I have been trying to deceive children with this, because primary school (or even middle school) education ignores a very important idea: units should also participate in the operation. In fact, "100 = (10) 2" is not valid, and the square of "100" should be "100", just as the square of "100" is "/kloc-0".

The Tragedy of Mathematical Induction (1)

The following "proof" was given by the mathematician George Boya: Given any N horses, it can be proved that all the N horses are of the same color.

Induction n: First of all, when n = 1, the proposition is obviously established. If the proposition holds for n = k, consider the case of n = k+ 1: because {# 1, # 2, ..., # k} these k horses are the same color, {# 2, # 3, ..., # k+ 1} these k horses.

The mistake of this proof is that n = 2 cannot be deduced from n = 1, although this induction is correct when n is large. This is a strange example of a mistake in mathematical induction: there is nothing wrong with the basic situation and inductive reasoning, but it is stuck at a certain step in the inductive process.

The Tragedy of Mathematical Induction (2)

Next, let me prove to you that all positive integers are equal.

In order to prove this, it is only necessary to explain that for any two positive integers a and b, there is a = b.

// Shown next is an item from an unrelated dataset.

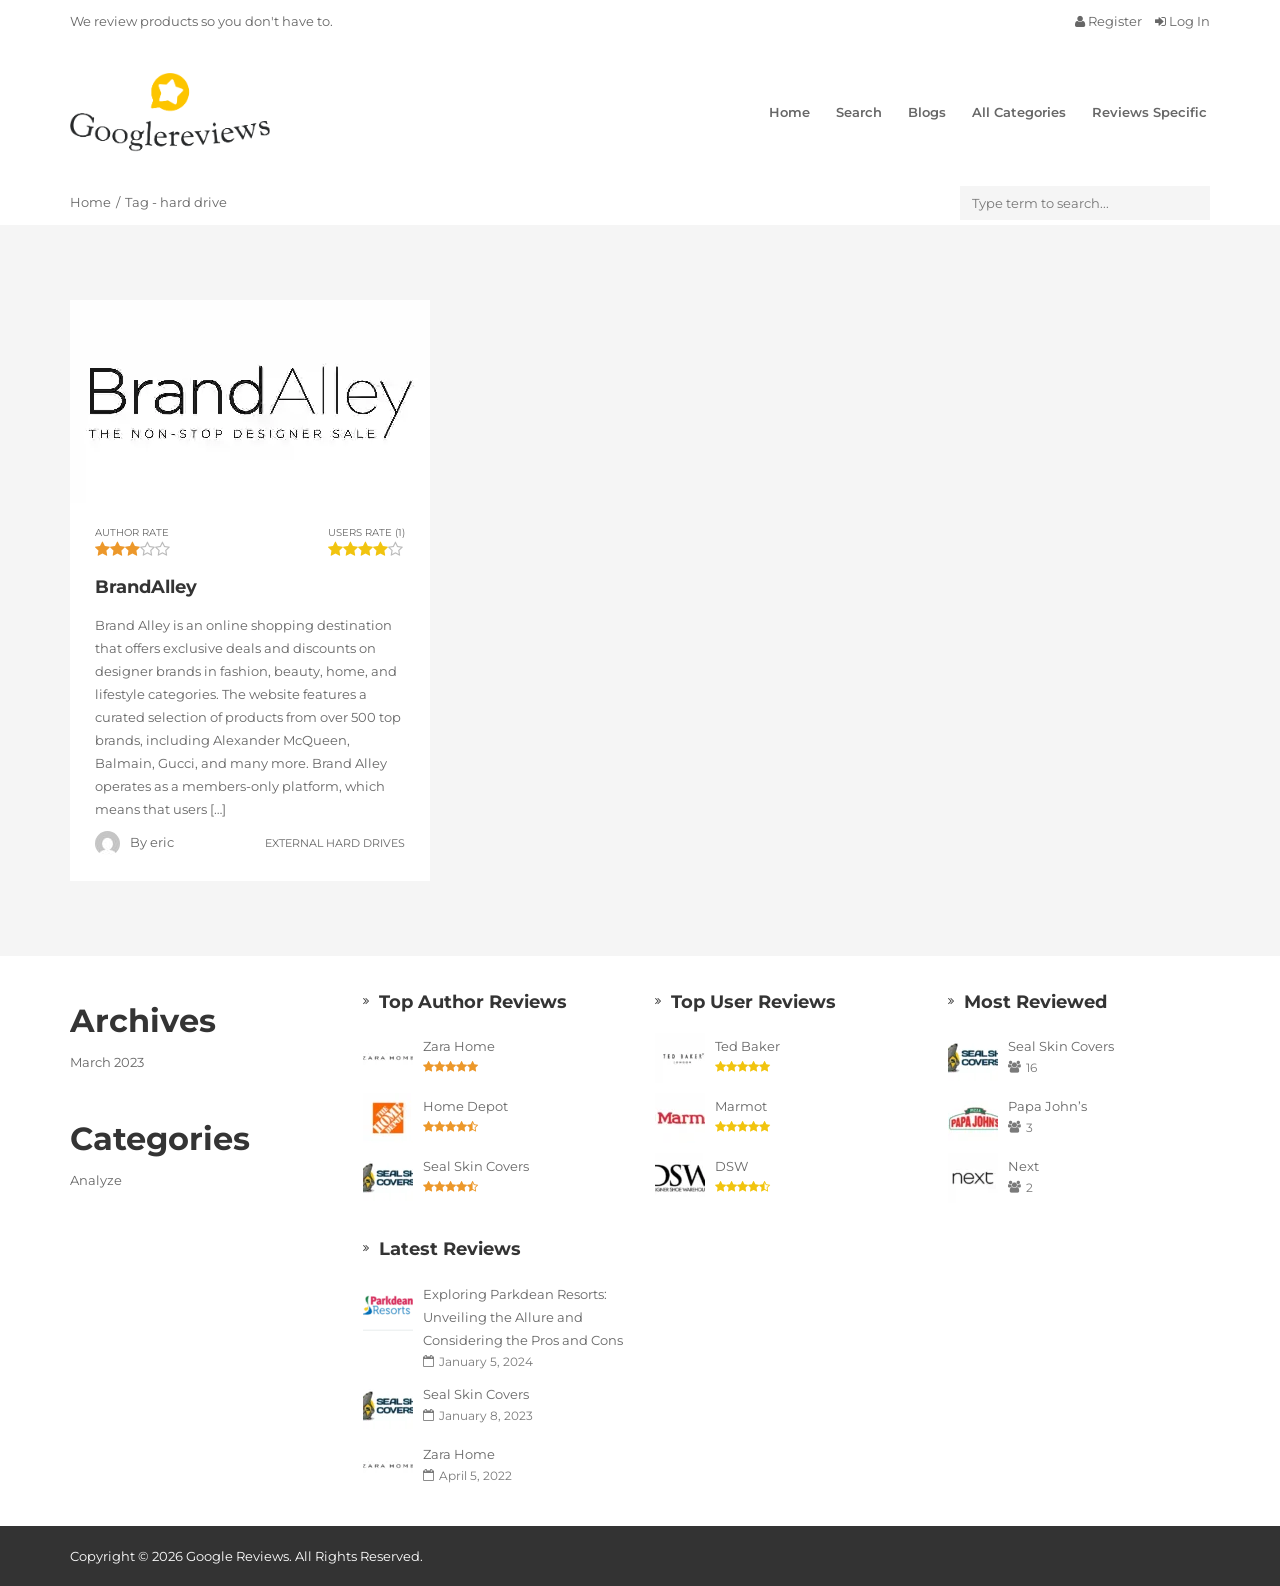 The height and width of the screenshot is (1586, 1280). I want to click on Log In, so click(1182, 21). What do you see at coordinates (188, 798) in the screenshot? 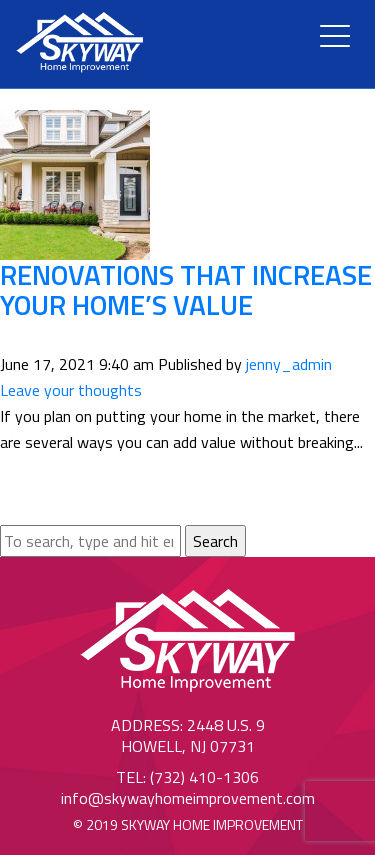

To prove this, it is only necessary to explain that for all positive integers n, if max(a, b) = n, then a = b.

We generalize n. When n = 1, because both A and B are positive integers, both A and B must be equal to 1, so A = B. If n = k, the proposition holds. We assume that max(a, b) = k+ 1. Then max(a- 1, b- 1) = k, and from the inductive hypothesis, a- 1 = b- 1, that is, a = b.

The problem is that a- 1 or b- 1 may not be a positive integer, so the inductive hypothesis cannot be applied.